The area most affected by this development is digital law, which in many ways has been left open to regulatory initiatives originating from private sector. Over the years the State has taken a step backwards, paving the way to market players (telecommunications companies, Internet platforms, search engines, and even Wikipedia), faced with the need to regulate their activities and those of their users, but who do not hesitate to establish and impose their own agenda. So much so that the general terms and conditions of contracts for the provision of services, company regulations, codes of conduct of professional associations and ISO standards have become the main part of the legal framework governing cyberspace, generating "a cacophony of standards".
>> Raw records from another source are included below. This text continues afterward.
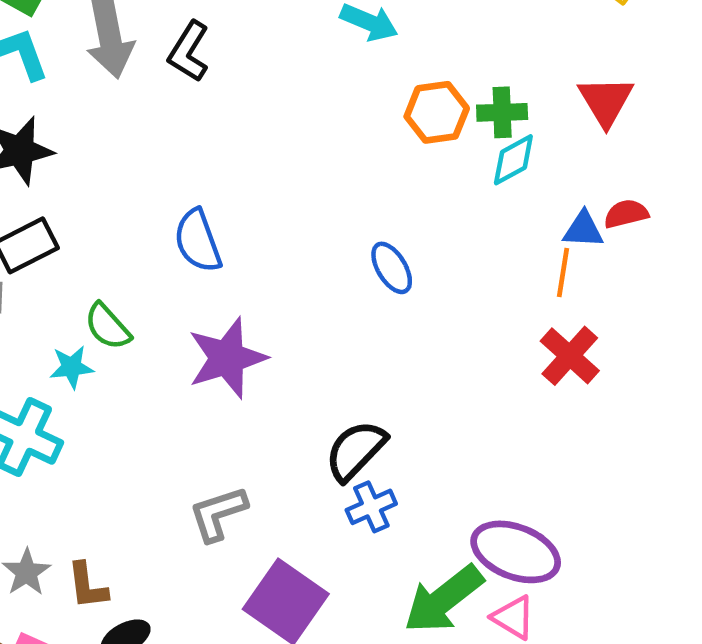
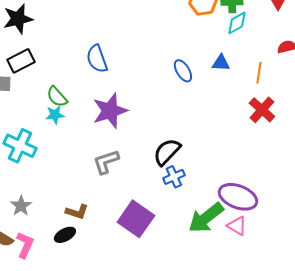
blue triangle: (583, 230) -> (221, 63), moved
cyan star: (72, 367) -> (55, 115), moved
gray L-shape: (218, 514) -> (106, 162), moved
brown L-shape: (87, 586) -> (77, 212), moved, turned -65

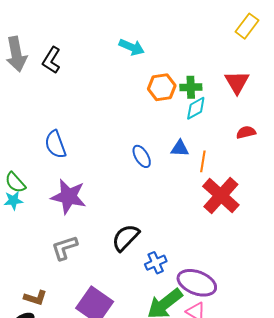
orange line: (259, 73) -> (203, 161), moved
red cross: (262, 110) -> (221, 196), size x1.4
purple star: (110, 111) -> (68, 197), turned 30
blue cross: (174, 177) -> (156, 263), moved

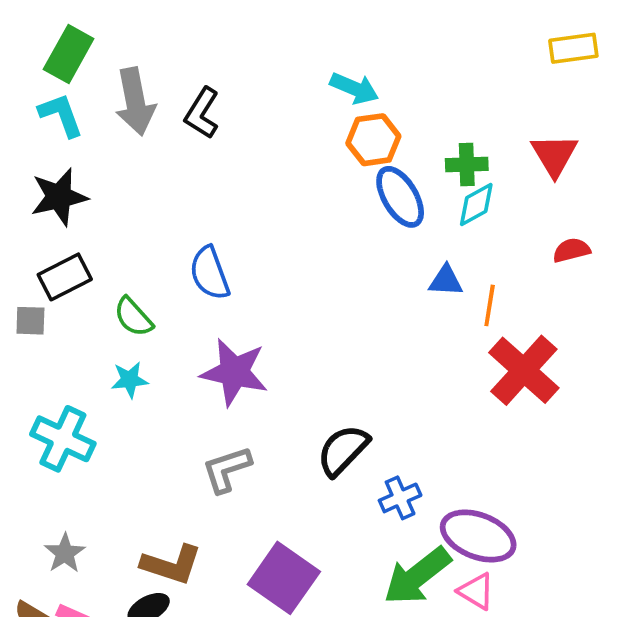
yellow rectangle: (247, 26) -> (573, 48), turned 45
orange hexagon: (162, 87) -> (373, 140), moved
blue ellipse: (142, 156) -> (400, 197), moved, size x1.4
green semicircle: (15, 182) -> (133, 317), moved
brown L-shape: (35, 298) -> (171, 565), size x1.4

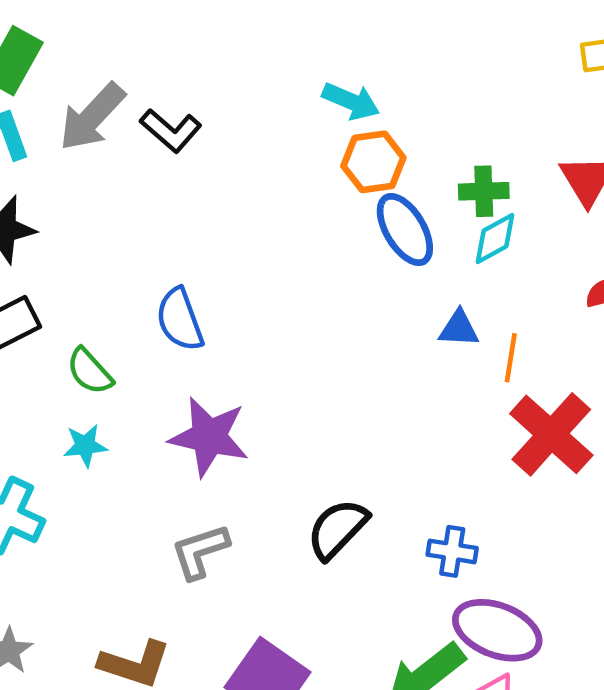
gray arrow: (135, 102) -> (92, 117), turned 54
black L-shape: (202, 113) -> (171, 130), turned -81
blue cross: (400, 498) -> (452, 551), moved, turned 33

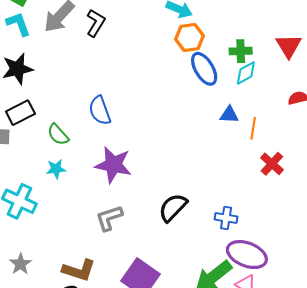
black L-shape: (171, 130) -> (96, 23), turned -100
red cross: (551, 434) -> (272, 164), size x0.6

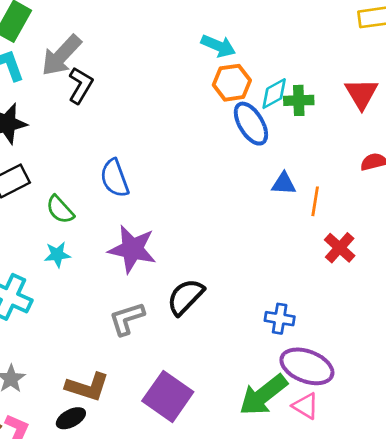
black L-shape: (96, 23) -> (80, 85), moved
cyan diamond: (246, 73) -> (274, 94), moved
black semicircle: (173, 208) -> (185, 297), moved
The terms and conditions of online service providers, in particular, are at the top of the legal system of cyberspace; this area is dominated by digital giants such as Facebook (over two billion users) and Google (over 90% of the search engine market). The currently growing use of self-regulation is a response to different and often cumulative needs, such disciplining the community of users, preserving the quality of the services provided, establishing (or at least demonstrating sensitivity to) a certain ethics of online communication, not to forget the pursuit of uniform global enforcement regimes, and/or the attempt to prevent undue State interference.
"The transformation of a user community into an extra-State must be, if not opposed, at least firmly channelled", says Cottier. "Today national governments, in Switzerland for example, are regaining legislative control in some areas but, ironically, instead of resolute intervention through hard law, they are acknowledging soft law texts and embedding them into hard laws. Usually, soft law is supposed to complete hard law principles, now it is the opposite, but still it is an encouraging sign: the State is back!" explains Prof. Cottier.